Des prix estivaux à la hauteur des pics hivernaux
Le bilan du marché de l’électricité pour juillet 2026 affiche des signes de forte tension. Selon l’observatoire publié par Storio Energy, le prix moyen du mois a été de 95 €/MWh, soit près de 45 % au-dessus de la moyenne annuelle. Parallèlement, le spread moyen quotidien (TB1) a grimpé à 157 €/MWh, un niveau inédit depuis 2022.
Trois facteurs conjugués
Trois éléments principaux expliquent ces records estivaux :
- Une consommation soutenue liée aux vagues de chaleur : des pointes de charge ont atteint 56 GW.
- Une moindre disponibilité du parc nucléaire : la puissance nucléaire accessible est restée limitée à 46 GW pendant les opérations de maintenance estivale, avec jusqu’à 6 GW supplémentaires indisponibles pour des raisons climatiques.
- Un coût du gaz élevé en Europe, poussé par les tensions géopolitiques liées au conflit en Iran, portant le prix du gaz à environ 60 €/MWh. Les centrales à gaz, souvent marginales en pointe, ont donc fortement tiré les prix.
Conséquences sur la volatilité et les arbitrages
La combinaison de ces facteurs transforme l’été en une saison de volatilité comparable à l’hiver. Storio Energy note que la volatilité n’est plus cantonnée à la saison froide : elle est désormais une caractéristique estivale.
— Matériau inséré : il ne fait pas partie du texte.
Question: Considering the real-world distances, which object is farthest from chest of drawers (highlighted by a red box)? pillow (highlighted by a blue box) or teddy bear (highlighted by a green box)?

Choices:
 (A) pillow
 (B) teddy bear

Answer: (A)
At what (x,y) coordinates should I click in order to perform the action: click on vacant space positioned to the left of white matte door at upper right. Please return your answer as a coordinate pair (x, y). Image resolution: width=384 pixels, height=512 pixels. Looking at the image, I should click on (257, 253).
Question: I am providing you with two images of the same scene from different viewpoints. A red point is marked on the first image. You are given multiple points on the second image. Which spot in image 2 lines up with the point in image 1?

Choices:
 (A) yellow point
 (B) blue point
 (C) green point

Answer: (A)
Cette situation offre des opportunités d’arbitrage importantes, particulièrement pour les opérateurs disposant de solutions de stockage — batteries ou autres — capables d’acheter lors des fenêtres de prix bas et de restituer en période de pointe.
« La volatilité n’est plus un phénomène hivernal mais une caractéristique de l’été »
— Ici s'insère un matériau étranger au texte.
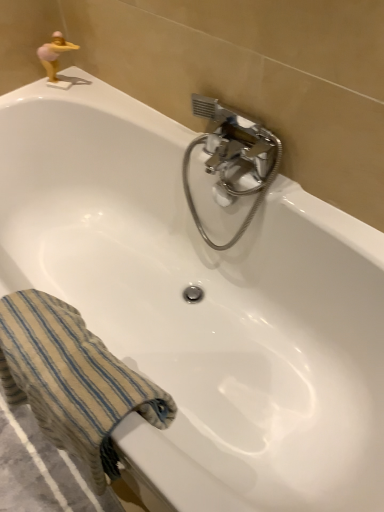 Question: From the image's perspective, would you say chrome metallic faucet at upper center is shown under beige striped towel at lower left?

Choices:
 (A) yes
 (B) no

Answer: (B)

Question: From a real-world perspective, is chrome metallic faucet at upper center located beneath beige striped towel at lower left?

Choices:
 (A) no
 (B) yes

Answer: (A)

Question: Is chrome metallic faucet at upper center shorter than beige striped towel at lower left?

Choices:
 (A) yes
 (B) no

Answer: (B)

Question: Is beige striped towel at lower left at the back of chrome metallic faucet at upper center?

Choices:
 (A) no
 (B) yes

Answer: (A)

Question: Can you confirm if chrome metallic faucet at upper center is wider than beige striped towel at lower left?

Choices:
 (A) no
 (B) yes

Answer: (A)

Question: Is beige striped towel at lower left taller or shorter than gold plastic figurine at upper left?

Choices:
 (A) tall
 (B) short

Answer: (A)

Question: In the image, is beige striped towel at lower left positioned in front of or behind gold plastic figurine at upper left?

Choices:
 (A) behind
 (B) front

Answer: (B)

Question: Is beige striped towel at lower left spatially inside gold plastic figurine at upper left, or outside of it?

Choices:
 (A) inside
 (B) outside

Answer: (B)

Question: From a real-world perspective, is beige striped towel at lower left positioned above or below gold plastic figurine at upper left?

Choices:
 (A) above
 (B) below

Answer: (B)

Question: In terms of height, does gold plastic figurine at upper left look taller or shorter compared to beige striped towel at lower left?

Choices:
 (A) short
 (B) tall

Answer: (A)

Question: In the image, is gold plastic figurine at upper left positioned in front of or behind beige striped towel at lower left?

Choices:
 (A) front
 (B) behind

Answer: (B)

Question: Based on their sizes in the image, would you say gold plastic figurine at upper left is bigger or smaller than beige striped towel at lower left?

Choices:
 (A) small
 (B) big

Answer: (A)

Question: From a real-world perspective, is gold plastic figurine at upper left positioned above or below beige striped towel at lower left?

Choices:
 (A) below
 (B) above

Answer: (B)

Question: In terms of width, does gold plastic figurine at upper left look wider or thinner when compared to chrome metallic faucet at upper center?

Choices:
 (A) thin
 (B) wide

Answer: (A)

Question: Relative to chrome metallic faucet at upper center, is gold plastic figurine at upper left in front or behind?

Choices:
 (A) front
 (B) behind

Answer: (B)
Depuis le début de l’année, le spread moyen atteint 128 €/MWh, ce qui dépasse de plus du double le coût nivelé du stockage (LCOS) des batteries selon l’observatoire. Autrement dit, les écarts de prix deviennent suffisamment importants pour justifier économiquement des dispositifs de stockage et des stratégies de flexibilité pour les sites industriels.
Impacts pour les consommateurs et les industriels
Pour les ménages, ces prix moyens élevés se traduisent par une pression supplémentaire sur les tarifs, particulièrement pour les contrats exposés aux marchés spot. Pour les industriels, la montée des spreads peut être une opportunité si des capacités de modulation ou de stockage sont disponibles ; à défaut, elle pèse sur les coûts de production.
Enjeux pour la politique énergétique
Le mois de juillet 2026 rappelle que la sécurité d’approvisionnement ne dépend pas seulement de la capacité installée mais aussi de la flexibilité du système : gestion des maintenances, capacité de stockage, interconnexions et gestion de la demande. Le rôle du gaz comme prix marginal lors des pointes rend le marché sensible aux chocs géopolitiques, soulignant l’intérêt d’accélérer les solutions décarbonées et flexibles.
| Indicateur | Valeur |
|---|---|
| Prix moyen juillet 2026 | 95 €/MWh |
| Spread moyen quotidien (TB1) | 157 €/MWh |
| Pointes de consommation | 56 GW |
| Disponibilité nucléaire | 46 GW |
| GW indisponibles (contraintes climatiques) | jusqu’à 6 GW |
| Prix du gaz européen | ~60 €/MWh |
Au-delà des chiffres, juillet 2026 illustre la transformation du profil de risque du marché électrique : la volatilité s’étend désormais à l’ensemble de l’année et pose la question de l’adaptation des acteurs — distributeurs, grands consommateurs, opérateurs de stockage — et des politiques publiques pour garantir des prix supportables et une sécurité d’approvisionnement durable.